» **WORK TO BE COMPLETED**
Down to the last line, set the entries down again exactly.

» **INPUT DATA**
_ _ _

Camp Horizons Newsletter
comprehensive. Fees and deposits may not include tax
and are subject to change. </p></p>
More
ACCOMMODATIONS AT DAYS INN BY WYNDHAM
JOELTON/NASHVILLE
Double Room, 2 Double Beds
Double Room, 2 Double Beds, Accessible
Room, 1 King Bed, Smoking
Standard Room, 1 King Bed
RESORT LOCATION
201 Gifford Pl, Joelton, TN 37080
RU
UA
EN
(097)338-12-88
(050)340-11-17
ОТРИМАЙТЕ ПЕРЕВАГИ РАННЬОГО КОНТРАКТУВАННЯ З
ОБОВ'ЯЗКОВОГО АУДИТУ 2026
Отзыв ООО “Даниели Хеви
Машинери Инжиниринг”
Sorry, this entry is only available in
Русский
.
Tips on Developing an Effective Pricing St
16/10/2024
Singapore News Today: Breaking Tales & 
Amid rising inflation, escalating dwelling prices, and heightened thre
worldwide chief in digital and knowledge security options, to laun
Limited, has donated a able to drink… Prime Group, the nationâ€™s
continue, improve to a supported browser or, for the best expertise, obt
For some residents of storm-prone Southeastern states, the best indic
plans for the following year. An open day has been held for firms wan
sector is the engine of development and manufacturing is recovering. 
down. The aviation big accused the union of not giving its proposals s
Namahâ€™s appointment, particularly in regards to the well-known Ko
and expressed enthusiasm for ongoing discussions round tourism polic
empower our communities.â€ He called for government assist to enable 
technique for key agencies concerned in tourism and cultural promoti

_ _ _

» **SOLUTION TO THIS TASK**
Camp Horizons Newsletter
comprehensive. Fees and deposits may not include tax
and are subject to change. </p></p>
More
ACCOMMODATIONS AT DAYS INN BY WYNDHAM
JOELTON/NASHVILLE
Double Room, 2 Double Beds
Double Room, 2 Double Beds, Accessible
Room, 1 King Bed, Smoking
Standard Room, 1 King Bed
RESORT LOCATION
201 Gifford Pl, Joelton, TN 37080
RU
UA
EN
(097)338-12-88
(050)340-11-17
ОТРИМАЙТЕ ПЕРЕВАГИ РАННЬОГО КОНТРАКТУВАННЯ З
ОБОВ'ЯЗКОВОГО АУДИТУ 2026
Отзыв ООО “Даниели Хеви
Машинери Инжиниринг”
Sorry, this entry is only available in
Русский
.
Tips on Developing an Effective Pricing St
16/10/2024
Singapore News Today: Breaking Tales & 
Amid rising inflation, escalating dwelling prices, and heightened thre
worldwide chief in digital and knowledge security options, to laun
Limited, has donated a able to drink… Prime Group, the nationâ€™s
continue, improve to a supported browser or, for the best expertise, obt
For some residents of storm-prone Southeastern states, the best indic
plans for the following year. An open day has been held for firms wan
sector is the engine of development and manufacturing is recovering. 
down. The aviation big accused the union of not giving its proposals s
Namahâ€™s appointment, particularly in regards to the well-known Ko
and expressed enthusiasm for ongoing discussions round tourism polic
empower our communities.â€ He called for government assist to enable 
technique for key agencies concerned in tourism and cultural promoti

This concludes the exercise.